Galamadammen ist eine kleine Siedlung zwischen Koudum und Hemelum in Friesland mit mehreren Häfen und Ferienhausparks entlang des Johan Frisokanals. Der Ort dient als Anlaufstelle für Wassertouristen und bietet verschiedene Unterkunftsmöglichkeiten auf dem Gelände.
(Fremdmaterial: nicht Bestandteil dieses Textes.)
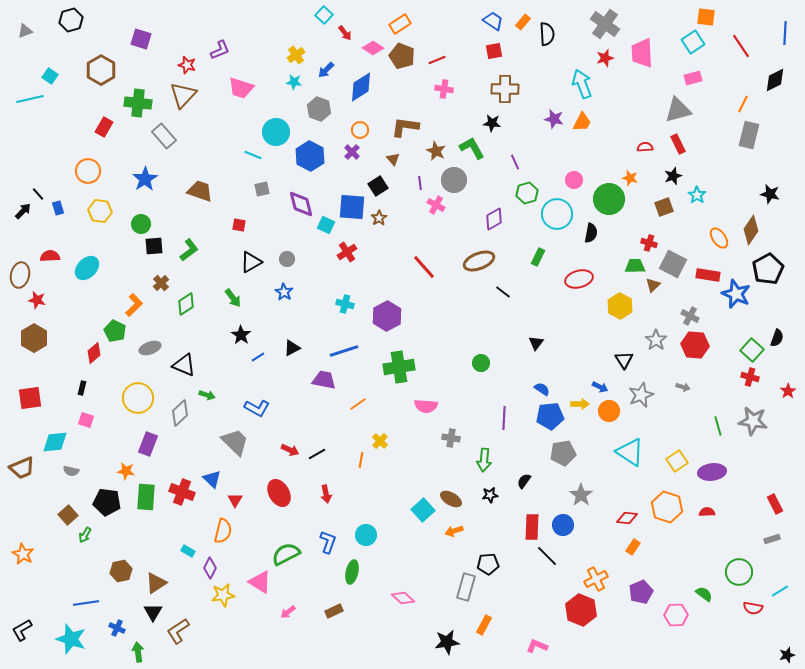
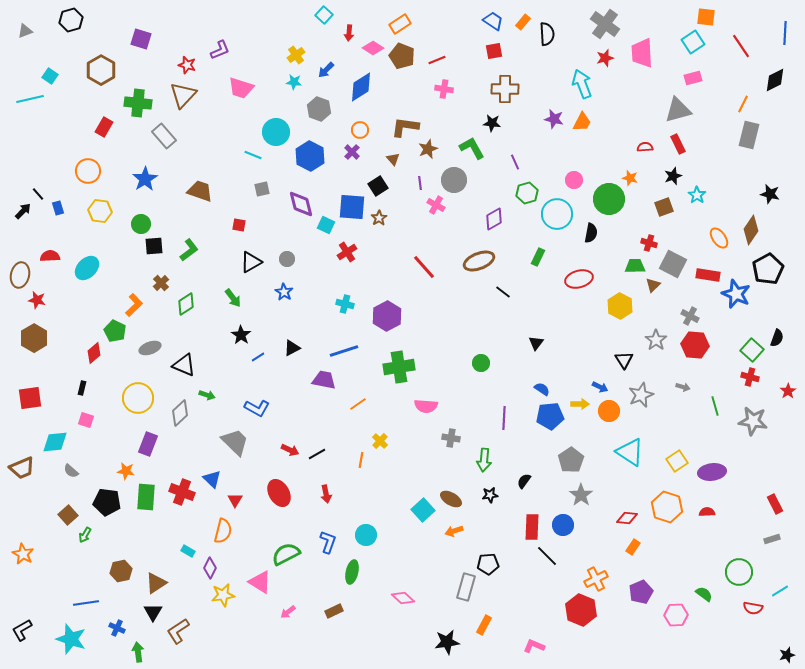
red arrow at (345, 33): moved 4 px right; rotated 42 degrees clockwise
brown star at (436, 151): moved 8 px left, 2 px up; rotated 24 degrees clockwise
green line at (718, 426): moved 3 px left, 20 px up
gray pentagon at (563, 453): moved 8 px right, 7 px down; rotated 25 degrees counterclockwise
gray semicircle at (71, 471): rotated 28 degrees clockwise
pink L-shape at (537, 646): moved 3 px left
Die Galama-Familie ließ sich in dieser Gegend vor 1100 nieder und erhielt 1628 das Recht zur Zolleinnahme. Dieses Privileg blieb bis 1942 bestehen, als die Familie seine Rechte verkaufte.
Der Ort steht durch das Skûtsje Galamadammen-Schiff in Verbindung zu traditionellen friesischen Wassersportarten, das regelmäßig an regionalen Segelwettbewerben teilnimmt. Diese Verbindung zeigt, wie das Wasserleben seit jeher einen wichtigen Teil der lokalen Identität ausmacht.
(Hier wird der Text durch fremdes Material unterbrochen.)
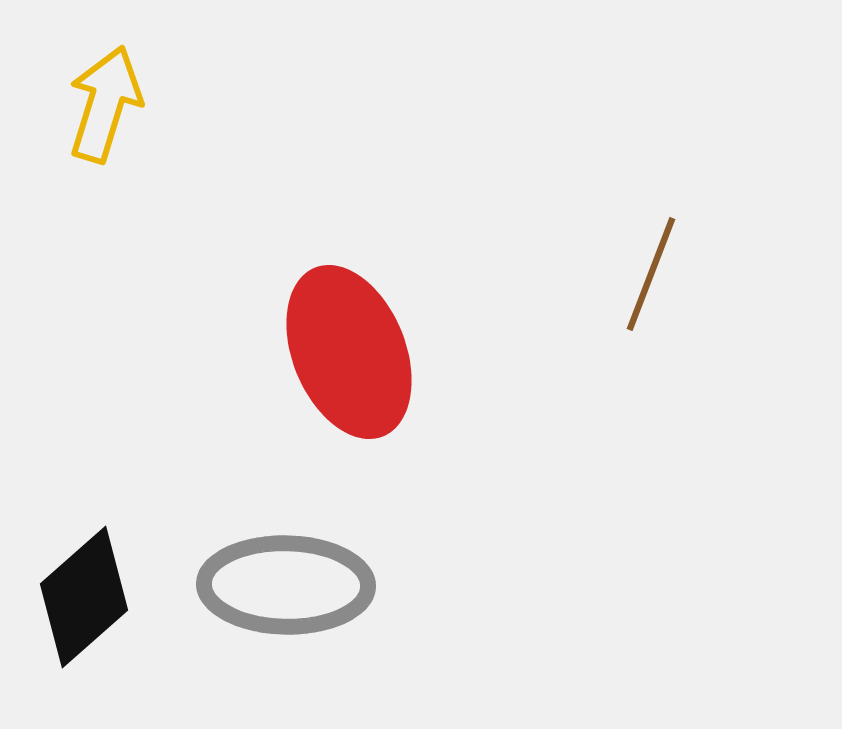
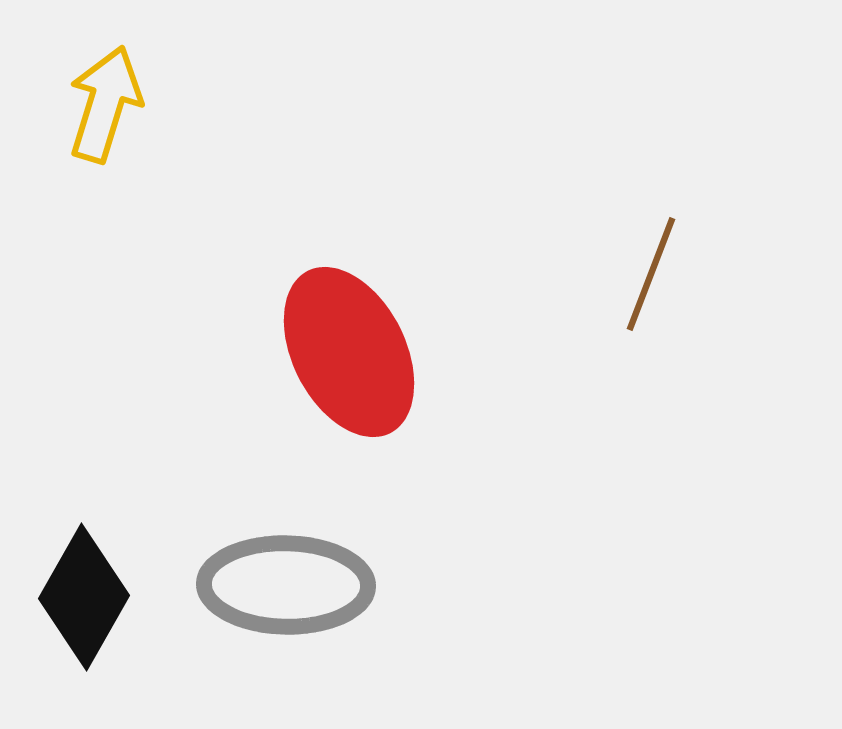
red ellipse: rotated 5 degrees counterclockwise
black diamond: rotated 19 degrees counterclockwise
Der Ort liegt gut erreichbar an der Wasserstrecke und verfügt über mehrere moderne Häfen mit Anlegestellen für Boote. Grundversorgung wie Restaurants und Läden finden sich hier und in der nahegelegenen Stadt Koudum.
Ein bemerkenswert langer Aquädukt überquert die Straße N359 und wurde 2007 fertiggestellt, um Booten das Fahren zu ermöglichen. Das Bauwerk verbindet gleichzeitig Wander- und Fahrradwege für Besucher zu Lande.